Rep. Justin Ruffridge, R-Soldotna, speaks in support of debating an omnibus education bill in the Alaska House Chambers on Monday, Feb. 19, 2024, in Juneau, Alaska. (Ashlyn O’Hara/Peninsula Clarion)

Rep. Justin Ruffridge, R-Soldotna, speaks in support of debating an omnibus education bill in the Alaska House Chambers on Monday, Feb. 19, 2024, in Juneau, Alaska. (Ashlyn O’Hara/Peninsula Clarion)

Dunleavy signs Ruffridge bill expanding Alaska Performance Scholarship

The scholarship is paid out from the Alaska Higher Education Investment Fund

More students will be able to receive more money from the Alaska Performance Scholarship after legislation increasing its award levels and broadening eligibility was signed by Gov. Mike Dunleavy on Thursday, June 27.

Rep. Justin Ruffridge, R-Soldotna, carried the bill — House Bill 148 — in the House Education Committee. In June, he said that the bill was a major effort of his office, its passage “a big, big win.”

In a release from his office on Tuesday, he said “more Alaskan students will take advantage of the APS because of the increased scholarship levels and eligibility changes in HB 148.”

“More students receiving their postsecondary education in Alaska will help to meet our workforce development needs for many years to come.”

The Alaska Performance Scholarship, established in 2011, is paid out from the Alaska Higher Education Investment Fund.

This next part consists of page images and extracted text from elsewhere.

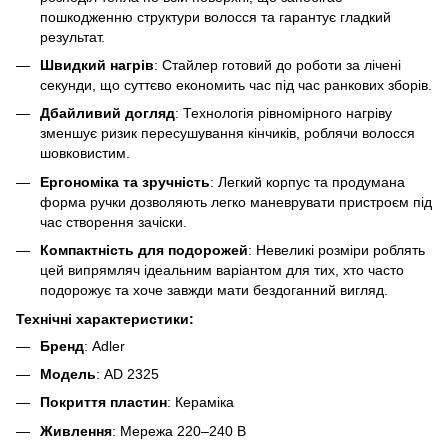
пошкодженню структури волосся та гарантує гладкий
результат.
Швидкий нагрів
: Стайлер готовий до роботи за лічені
секунди, що суттєво економить час під час ранкових зборів.
Дбайливий догляд
: Технологія рівномірного нагріву
зменшує ризик пересушування кінчиків, роблячи волосся
шовковистим.
Ергономіка та зручність
: Легкий корпус та продумана
форма ручки дозволяють легко маневрувати пристроєм під
час створення зачіски.
Компактність для подорожей
: Невеликі розміри роблять
цей випрямляч ідеальним варіантом для тих, хто часто
подорожує та хоче завжди мати бездоганний вигляд.
Технічні характеристики:
Бренд
: Adler
Модель
: AD 2325
Покриття пластин
: Кераміка
Живлення
: Мережа 220–240 В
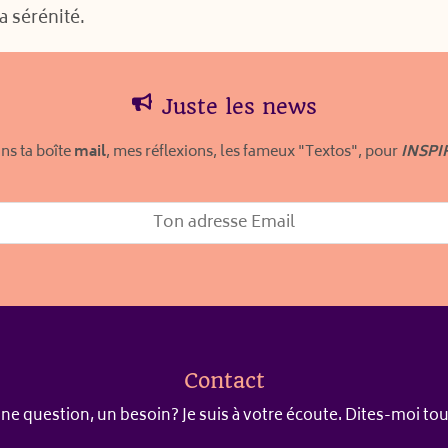
la sérénité.
Juste les news
ns ta boîte
mail
, mes réflexions, les fameux "Textos", pour
INSPI
Contact
ne question, un besoin? Je suis à votre écoute. Dites-moi tou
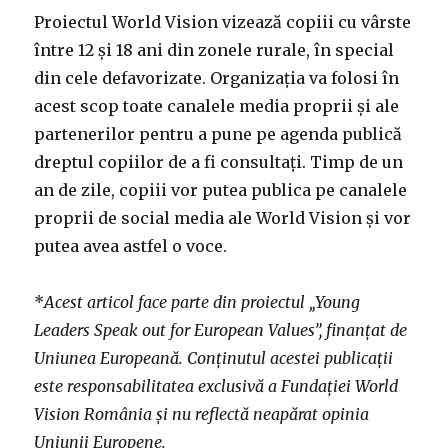
Proiectul World Vision vizează copiii cu vârste
între 12 și 18 ani din zonele rurale, în special
din cele defavorizate. Organizația va folosi în
acest scop toate canalele media proprii și ale
partenerilor pentru a pune pe agenda publică
dreptul copiilor de a fi consultați. Timp de un
an de zile, copiii vor putea publica pe canalele
proprii de social media ale World Vision și vor
putea avea astfel o voce.
*
Acest articol face parte din proiectul „Young
Leaders Speak out for European Values”, finanțat de
Uniunea Europeană. Conținutul acestei publicații
este responsabilitatea exclusivă a Fundației World
Vision România și nu reflectă neapărat opinia
Uniunii Europene.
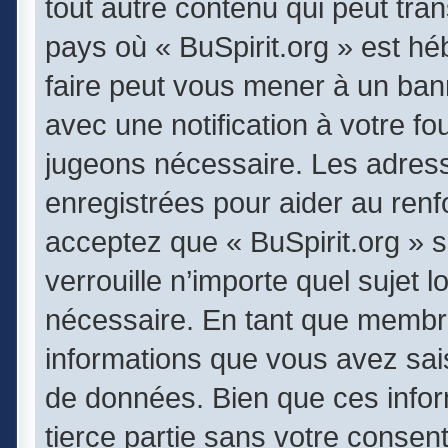
tout autre contenu qui peut tran
pays où « BuSpirit.org » est héb
faire peut vous mener à un ba
avec une notification à votre fo
jugeons nécessaire. Les adres
enregistrées pour aider au ren
acceptez que « BuSpirit.org » 
verrouille n’importe quel sujet
nécessaire. En tant que membr
informations que vous avez sai
de données. Bien que ces infor
tierce partie sans votre consen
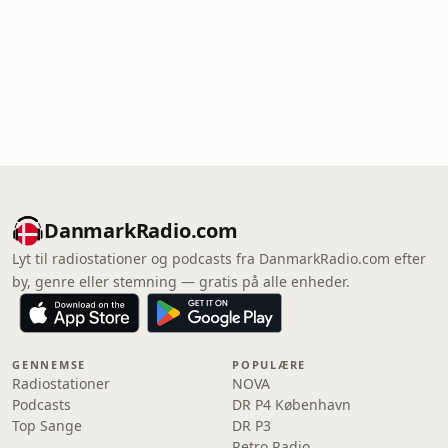
DanmarkRadio.com
Lyt til radiostationer og podcasts fra DanmarkRadio.com efter
by, genre eller stemning — gratis på alle enheder.
GENNEMSE
POPULÆRE
Radiostationer
NOVA
Podcasts
DR P4 København
Top Sange
DR P3
Retro Radio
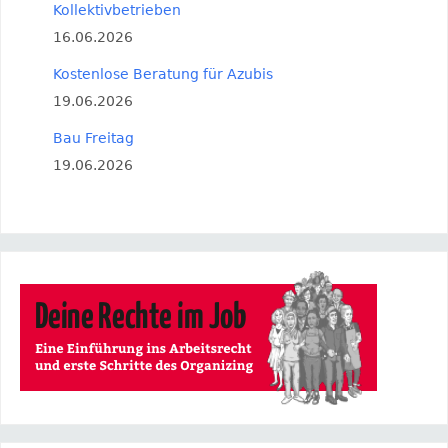
Kollektivbetrieben
16.06.2026
Kostenlose Beratung für Azubis
19.06.2026
Bau Freitag
19.06.2026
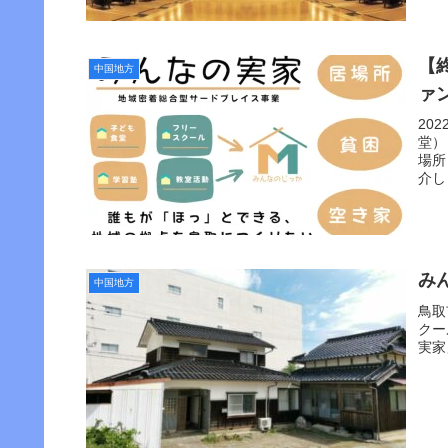
【
中国地方
ァ
20
堂）
場所
介し
み
中国地方
鳥取
クー
実家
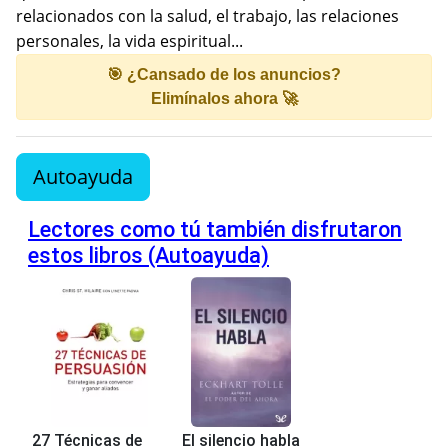
relacionados con la salud, el trabajo, las relaciones
personales, la vida espiritual...
🎯 ¿Cansado de los anuncios?
Elimínalos ahora 🚀
Autoayuda
Lectores como tú también disfrutaron
estos libros (Autoayuda)
27 Técnicas de
El silencio habla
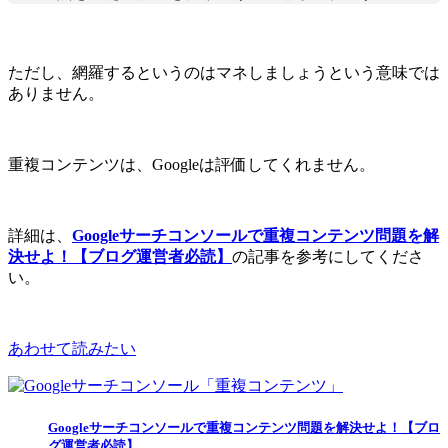
ただし、網羅するというのはマネしましょうという意味では
ありません。
重複コンテンツは、Googleは評価してくれません。
詳細は、
Googleサーチコンソールで重複コンテンツ問題を解
決せよ！【ブログ運営者必読】
の記事を参考にしてくださ
い。
あわせて読みたい
Googleサーチコンソールで重複コンテンツ問題を解決せよ！【ブロ
グ運営者必読】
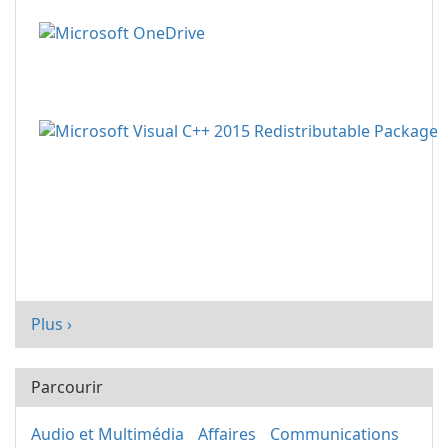
Plus ›
Parcourir
Audio et Multimédia
Affaires
Communications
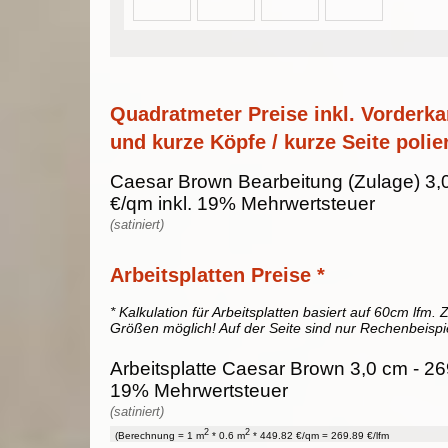
Quadratmeter Preise inkl. Vorderka
und kurze Köpfe / kurze Seite polier
Caesar Brown Bearbeitung (Zulage) 3,
€/qm inkl. 19% Mehrwertsteuer
(satiniert)
Arbeitsplatten Preise *
* Kalkulation für Arbeitsplatten basiert auf 60cm lfm. Z
Größen möglich! Auf der Seite sind nur Rechenbeispi
Arbeitsplatte Caesar Brown 3,0 cm - 269
19% Mehrwertsteuer
(satiniert)
2
2
(Berechnung = 1 m
* 0.6 m
* 449.82 €/qm = 269.89 €/lfm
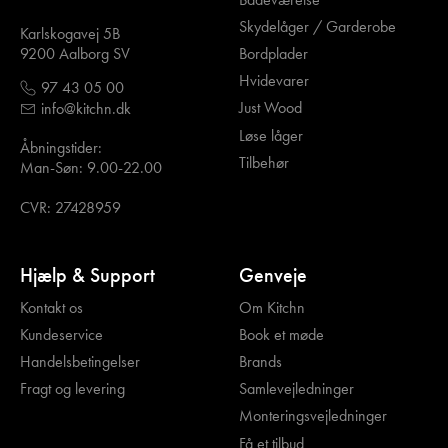
Skydelåger / Garderobe
Karlskogavej 5B
Bordplader
9200 Aalborg SV
Hvidevarer
97 43 05 00
Just Wood
info@kitchn.dk
Løse låger
Åbningstider:
Tilbehør
Man-Søn: 9.00-22.00
CVR: 27428959
Hjælp & Support
Genveje
Kontakt os
Om Kitchn
Kundeservice
Book et møde
Handelsbetingelser
Brands
Fragt og levering
Samlevejledninger
Monteringsvejledninger
Få et tilbud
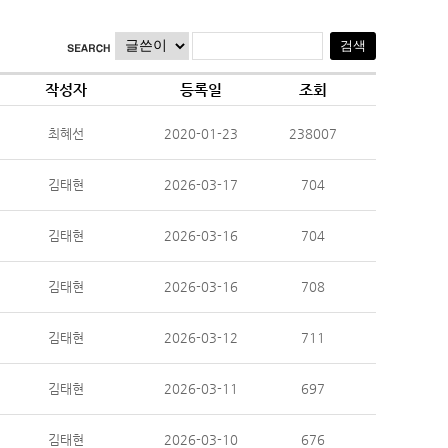
작성자
등록일
조회
최혜선
2020-01-23
238007
김태현
2026-03-17
704
김태현
2026-03-16
704
김태현
2026-03-16
708
김태현
2026-03-12
711
김태현
2026-03-11
697
김태현
2026-03-10
676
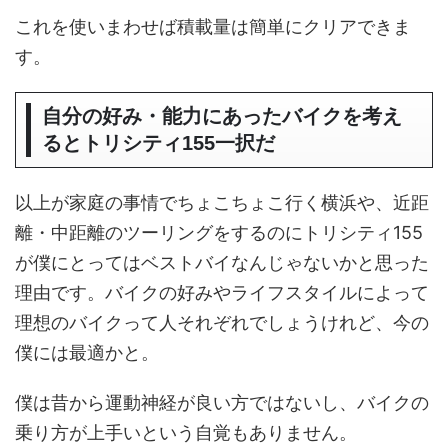
これを使いまわせば積載量は簡単にクリアできま
す。
自分の好み・能力にあったバイクを考え
るとトリシティ155一択だ
以上が家庭の事情でちょこちょこ行く横浜や、近距
離・中距離のツーリングをするのにトリシティ155
が僕にとってはベストバイなんじゃないかと思った
理由です。バイクの好みやライフスタイルによって
理想のバイクって人それぞれでしょうけれど、今の
僕には最適かと。
僕は昔から運動神経が良い方ではないし、バイクの
乗り方が上手いという自覚もありません。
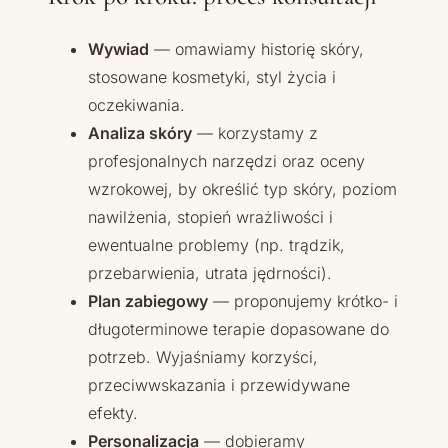
Wywiad
— omawiamy historię skóry,
stosowane kosmetyki, styl życia i
oczekiwania.
Analiza skóry
— korzystamy z
profesjonalnych narzędzi oraz oceny
wzrokowej, by określić typ skóry, poziom
nawilżenia, stopień wrażliwości i
ewentualne problemy (np. trądzik,
przebarwienia, utrata jędrności).
Plan zabiegowy
— proponujemy krótko- i
długoterminowe terapie dopasowane do
potrzeb. Wyjaśniamy korzyści,
przeciwwskazania i przewidywane
efekty.
Personalizacja
— dobieramy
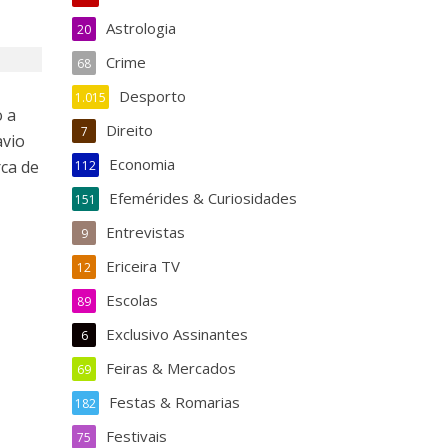
Astrologia
20
Crime
68
Desporto
1.015
o a
Direito
7
avio
Economia
rca de
112
Efemérides & Curiosidades
151
Entrevistas
9
Ericeira TV
12
Escolas
89
Exclusivo Assinantes
6
Feiras & Mercados
69
Festas & Romarias
182
Festivais
75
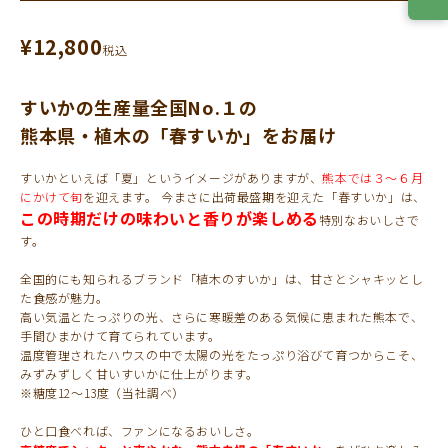
¥
12,800
税込
すいかの生産量全国No.１の
熊本県・植木の「春すいか」をお届け
すいかといえば「夏」というイメージがありますが、
熊本では３～６月
にかけて旬
を迎えます。 今まさに出荷最盛期を迎えた「春すいか」は、
この時期だけの味わいと香りが楽しめる
特別なおいしさで
す。
全国的にも知られるブランド「植木のすいか」は、甘さとシャキッとし
た食感が魅力。
高い気温とたっぷりの光、さらに寒暖差のある気候に恵まれた熊本で、
手間ひまかけて育てられています。
温度管理されたハウスの中で太陽の光をたっぷり浴びて育つからこそ、
みずみずしく甘いすいかに仕上がります。
※糖度12～13度（当社調べ）
ひと口食べれば、ファンになるおいしさ。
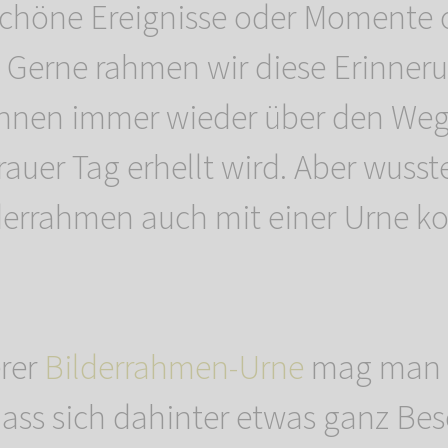
schöne Ereignisse oder Momente o
t. Gerne rahmen wir diese Erinner
ihnen immer wieder über den Weg
auer Tag erhellt wird. Aber wusst
lderrahmen auch mit einer Urne k
erer
Bilderrahmen-Urne
mag man 
ass sich dahinter etwas ganz Be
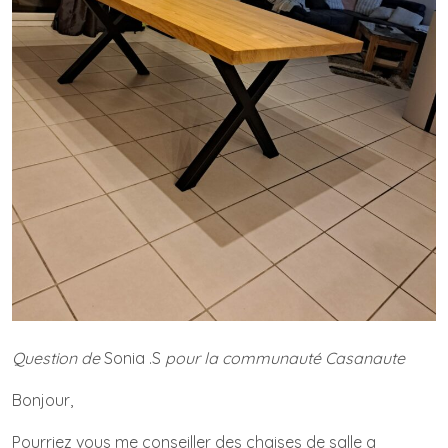
Question de
Sonia .S
pour la communauté Casanaute
Bonjour,
Pourriez vous me conseiller des chaises de salle a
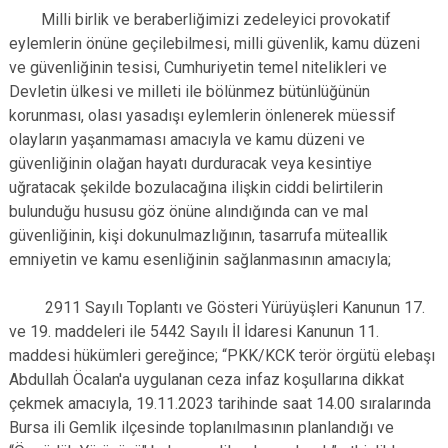
Milli birlik ve beraberliğimizi zedeleyici provokatif
eylemlerin önüne geçilebilmesi, milli güvenlik, kamu düzeni
ve güvenliğinin tesisi, Cumhuriyetin temel nitelikleri ve
Devletin ülkesi ve milleti ile bölünmez bütünlüğünün
korunması, olası yasadışı eylemlerin önlenerek müessif
olayların yaşanmaması amacıyla ve kamu düzeni ve
güvenliğinin olağan hayatı durduracak veya kesintiye
uğratacak şekilde bozulacağına ilişkin ciddi belirtilerin
bulunduğu hususu göz önüne alındığında can ve mal
güvenliğinin, kişi dokunulmazlığının, tasarrufa müteallik
emniyetin ve kamu esenliğinin sağlanmasının amacıyla;
2911 Sayılı Toplantı ve Gösteri Yürüyüşleri Kanunun 17.
ve 19. maddeleri ile 5442 Sayılı İl İdaresi Kanunun 11.
maddesi hükümleri gereğince; “PKK/KCK terör örgütü elebaşı
Abdullah Öcalan'a uygulanan ceza infaz koşullarına dikkat
çekmek amacıyla, 19.11.2023 tarihinde saat 14.00 sıralarında
Bursa ili Gemlik ilçesinde toplanılmasının planlandığı ve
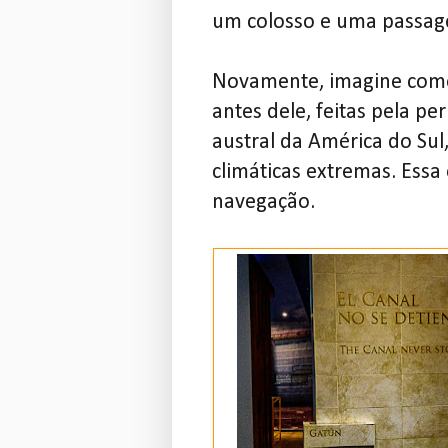
um colosso e uma passage
Novamente, imagine como e
antes dele, feitas pela p
austral da América do Sul
climáticas extremas. Ess
navegação.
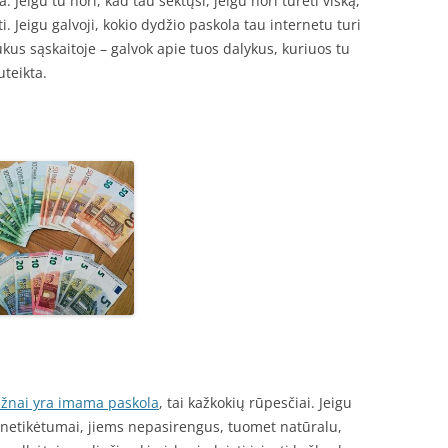
 Jeigu tu nori, kad tau sektųsi, jeigu nori turėti viską,
ti. Jeigu galvoji, kokio dydžio paskola tau internetu turi
iukus sąskaitoje – galvok apie tuos dalykus, kuriuos tu
uteikta.
ažnai yra imama paskola
, tai kažkokių rūpesčiai. Jeigu
 netikėtumai, jiems nepasirengus, tuomet natūralu,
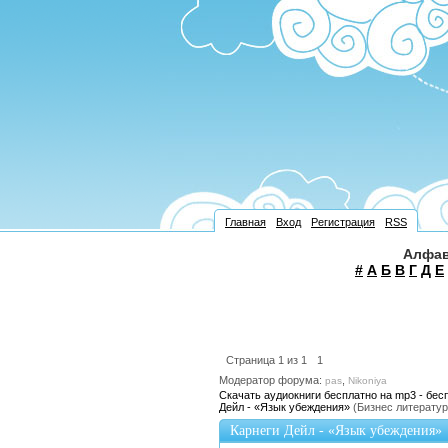
Главная
Вход
Регистрация
RSS
Алфав
#
А
Б
В
Г
Д
Е
Страница
1
из
1
1
Модератор форума:
,
pas
Nikoniya
Скачать аудиокниги бесплатно на mp3 - бес
Дейл - «Язык убеждения»
(Бизнес литератур
Карнеги Дейл - «Язык убеждения»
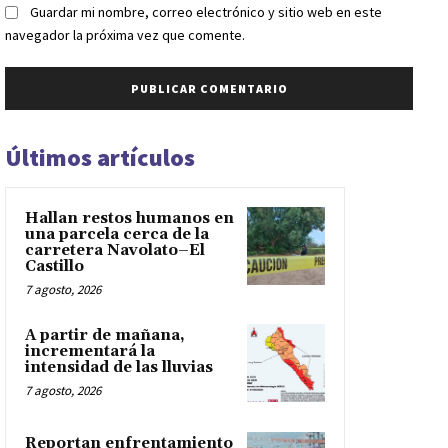
Guardar mi nombre, correo electrónico y sitio web en este
navegador la próxima vez que comente.
Últimos artículos
Hallan restos humanos en
una parcela cerca de la
carretera Navolato–El
Castillo
7 agosto, 2026
A partir de mañana,
incrementará la
intensidad de las lluvias
7 agosto, 2026
Reportan enfrentamiento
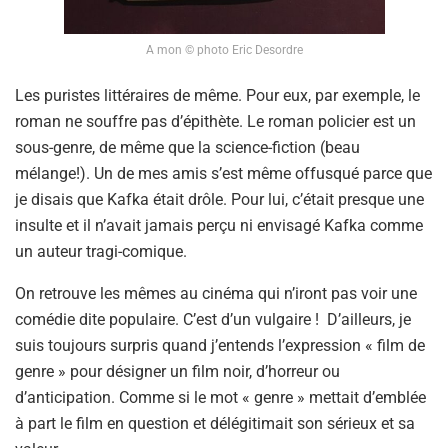
A mon © photo Eric Desordre
Les puristes littéraires de même. Pour eux, par exemple, le
roman ne souffre pas d’épithète. Le roman policier est un
sous-genre, de même que la science-fiction (beau
mélange!). Un de mes amis s’est même offusqué parce que
je disais que Kafka était drôle. Pour lui, c’était presque une
insulte et il n’avait jamais perçu ni envisagé Kafka comme
un auteur tragi-comique.
On retrouve les mêmes au cinéma qui n’iront pas voir une
comédie dite populaire. C’est d’un vulgaire ! D’ailleurs, je
suis toujours surpris quand j’entends l’expression « film de
genre » pour désigner un film noir, d’horreur ou
d’anticipation. Comme si le mot « genre » mettait d’emblée
à part le film en question et délégitimait son sérieux et sa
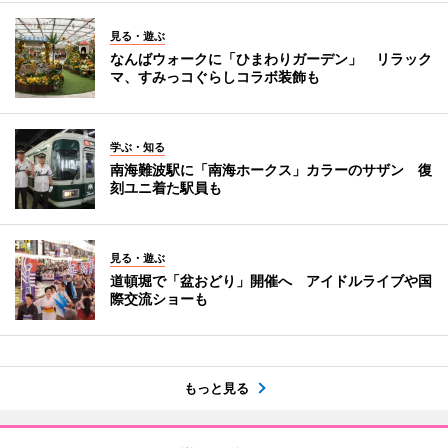
見る・遊ぶ
なんばウォークに「ひまわりガーデン」 リラック
マ、すみっコぐらしコラボ装飾も
学ぶ・知る
南海難波駅に「南海ホークス」カラーのサザン 復
刻ユニ着た駅員も
見る・遊ぶ
道頓堀で「盆おどり」開催へ アイドルライブや国
際交流ショーも
もっと見る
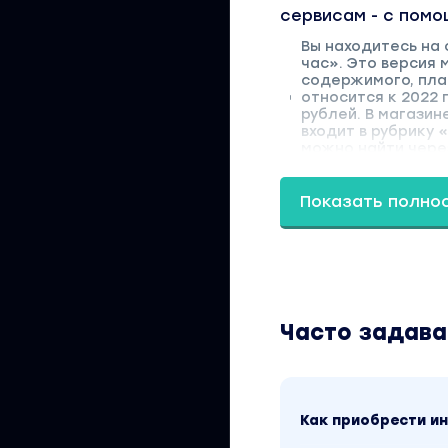
сервисам - с пом
Вы находитесь на 
час». Это версия 
содержимого, пла
относится к 2022 
рублей. В магазин
входит в рубрику
можно найти через
Показать полно
Часто задав
Как приобрести 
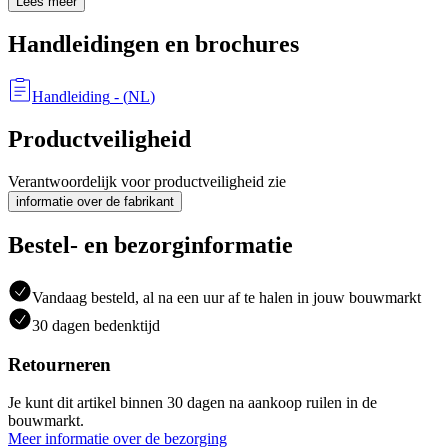
Lees meer
Handleidingen en brochures
Handleiding
- (
NL
)
Productveiligheid
Verantwoordelijk voor productveiligheid zie
informatie over de fabrikant
Bestel- en bezorginformatie
Vandaag besteld, al na een uur af te halen in jouw bouwmarkt
30 dagen bedenktijd
Retourneren
Je kunt dit artikel binnen 30 dagen na aankoop ruilen in de
bouwmarkt.
Meer informatie over de bezorging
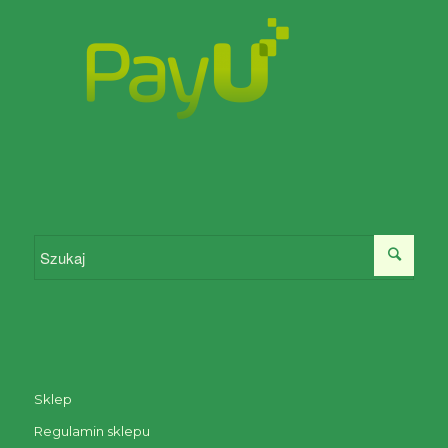
Sklep
Regulamin sklepu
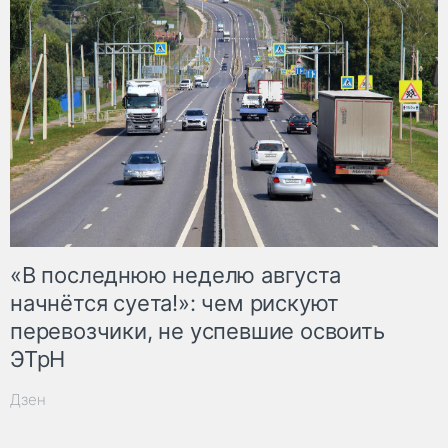
«В последнюю неделю августа
начнётся суета!»: чем рискуют
перевозчики, не успевшие освоить
ЭТрН
Дзен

The scholarship is awarded in three tiers based on a student’s grade point average, standardized test scores and courses taken.

The scholarships can be used at participating colleges and other secondary education entities in Alaska.

Ruffridge’s release said that more 30,000 students have received a total of $112 million during the scholarship’s lifetime.

Under the new law, students can qualify for those tiers by using either their grade point average or test scores, rather than needing to meet thresholds for both. It also broadens the definitions for the courses a student needs to take to receive the scholarship, most specifically by adding pathways based on career and technical education or cultural heritage.

The amount awarded for each tier is also increased under the new law. The new award amounts are $3,500, $5,250 and $7,000. Those are up from $2,278, $3,566 and $4,755. Those amounts are paid directly to schools, annually for up to four years, so a student receiving the highest tier of the scholarship would see a total of $28,000 in financial aid over the duration.

The Senate version of the bill was sponsored by Sen. Forrest Dunbar, D-Anchorage.

“This legislation is a tremendous step forward for our students and our state,” he said in the release. “By increasing financial support and expanding opportunities through the APS program, we empower our youth to pursue their dreams while contributing to Alaska’s future.”

This story was edited Thursday, July 4, to correct the date when Dunleavy signed the bill.